Originally posted by AAAintheBeltway
Tony,
Could you elaborate a little on how you manage a typical trade. When you enter what are you looking at to determine if you take a quick profit or let it run (I'm assuming you let a lot of them run since you hold overnight). What kind of stops do you typically use, mental or otherwise? And how do you handle the inevitable gap openings against you, as with SEBL this morning.
Thanks.
Wow, I wrote four books on the subject, where do you want me to start
In short, I bought SEBL yesterday when I saw it on my scanner. I placed a stop loss for the original shares. My price target was 34-37 in two weeks.
Next, I liked the liquidity and momentum on it, so I started day trading it off both the intraday chart with BB and Level II.
The stock closed at the top 10% of its trading range which suggested an 85% chance of going higher the following day, so I held it overnight.
Then came the gap. I used the opening price as a new entry (got to forget where it closed yesterday.) I was going to let it go down 0.50 from the open before selling it. So, my risk at the open was 0.50. Why? Because I could sell it at the open at 29.79 or give it a chance.
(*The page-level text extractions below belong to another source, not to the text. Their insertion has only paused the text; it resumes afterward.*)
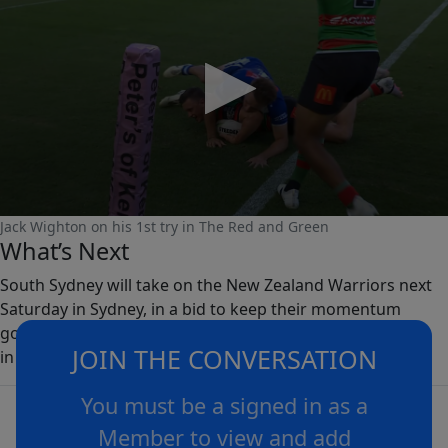
0
Jack Wighton on his 1st try in The Red and Green
seconds
What’s Next
of
0
South Sydney will take on the New Zealand Warriors next
seconds
Saturday in Sydney, in a bid to keep their momentum
going and register consecutive victories for the first time
JOIN THE CONVERSATION
in 2024.
You must be a signed in as a
Member to view and add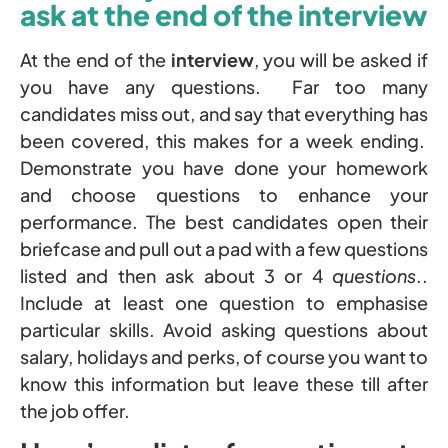
ask at the end of the interview
At the end of the
interview
, you will be asked if
you have any questions. Far too many
candidates miss out, and say that everything has
been covered, this makes for a week ending.
Demonstrate you have done your homework
and choose questions to enhance your
performance. The best candidates open their
briefcase and pull out a pad with a few questions
listed and then ask about 3 or 4
questions
..
Include at least one question to emphasise
particular skills. Avoid asking questions about
salary, holidays and perks, of course you want to
know this information but leave these till after
the job offer.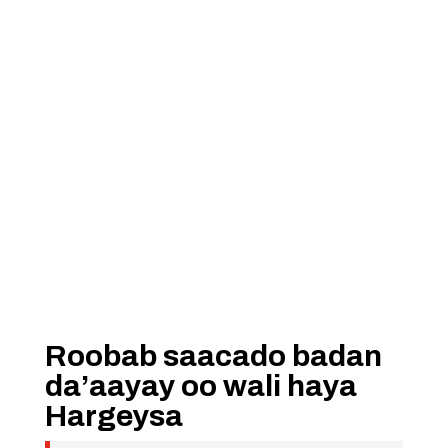
Roobab saacado badan
da’aayay oo wali haya
Hargeysa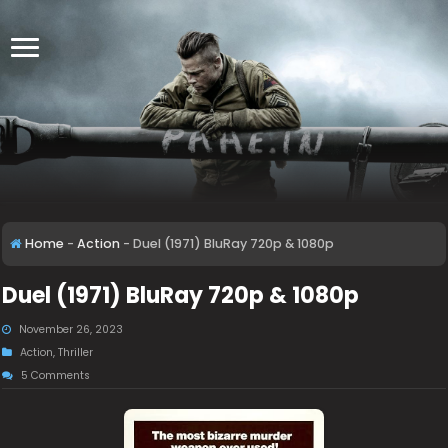
Home
-
Action
-
Duel (1971) BluRay 720p & 1080p
Duel (1971) BluRay 720p & 1080p
November 26, 2023
Action
,
Thriller
5 Comments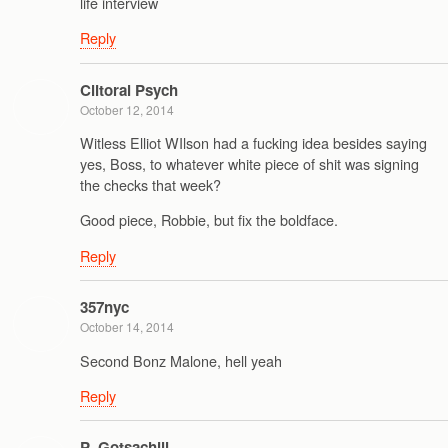
life interview
Reply
Clitoral Psych
October 12, 2014
Witless Elliot WIlson had a fucking idea besides saying
yes, Boss, to whatever white piece of shit was signing
the checks that week?
Good piece, Robbie, but fix the boldface.
Reply
357nyc
October 14, 2014
Second Bonz Malone, hell yeah
Reply
P_Gotsachill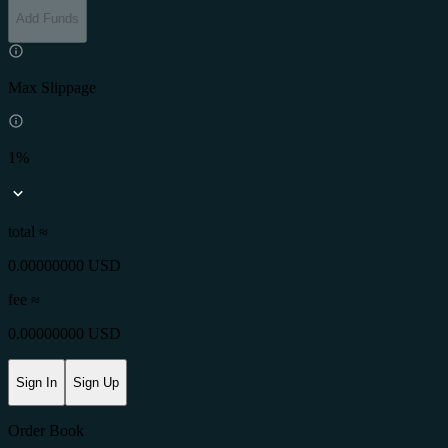
Add Funds
Max Slippage
1%
total ≈
0.00000000 USD
fee
≈
0.00000000 USD
Sign In
Sign Up
Order Book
If my stop is not triggered within the first 45 minutes of trading, I will adjust my stop to the intraday low. Normally, 0.25 below that. Since I had 6000 shares, I used 29.50 in hope there will be liquidity there if my stop would trigger rather than going below 29.50.
If I can watch the trade carefully (meaning I don't have several open positions at the same time) or if the size of the trade is significant for that stock, I use mental stops. If I can't watch it, I use mechanical stops. If the size is not a problem (5000 shares for a MSFT type of stock or 3000 for AMAT type of stock or 500 for MRVL type of stock) I use mechanical stops as well.